The task:
Look through the lines below; wherever the word "network" appears, copy that line.

- - - -

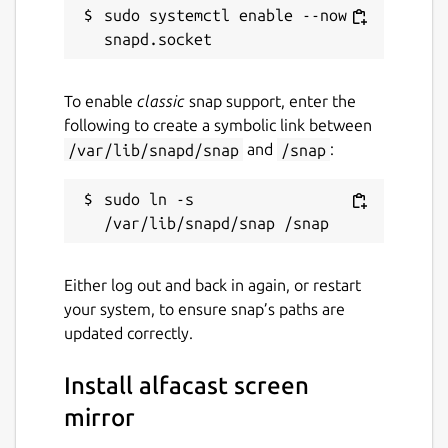
sudo systemctl enable --now 
Audio and video stream splitter
Streaming through all network interface
types: WiFi, Ethernet, Bluetooth
Linux screen mirroring app within local
To enable
classic
snap support, enter the
area network
following to create a symbolic link between
Desktop screen streamer and viewer
/var/lib/snapd/snap
and
/snap
:
solution
Serverless single channel peer-to-peer
sudo ln -s 
streaming technology
Serverless multichannel peer-to-many
streaming technology
Video streamer & viewer up to SD
Either log out and back in again, or restart
quality
your system, to ensure snap’s paths are
Automatic discovery of users on the
updated correctly.
local network
Secure connection with end-to-end AES-
Install alfacast screen
128 encryption technology
mirror
Support Wayland and X Window System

- - - -

Answer to this problem:
Streaming through all network interface
area network
local network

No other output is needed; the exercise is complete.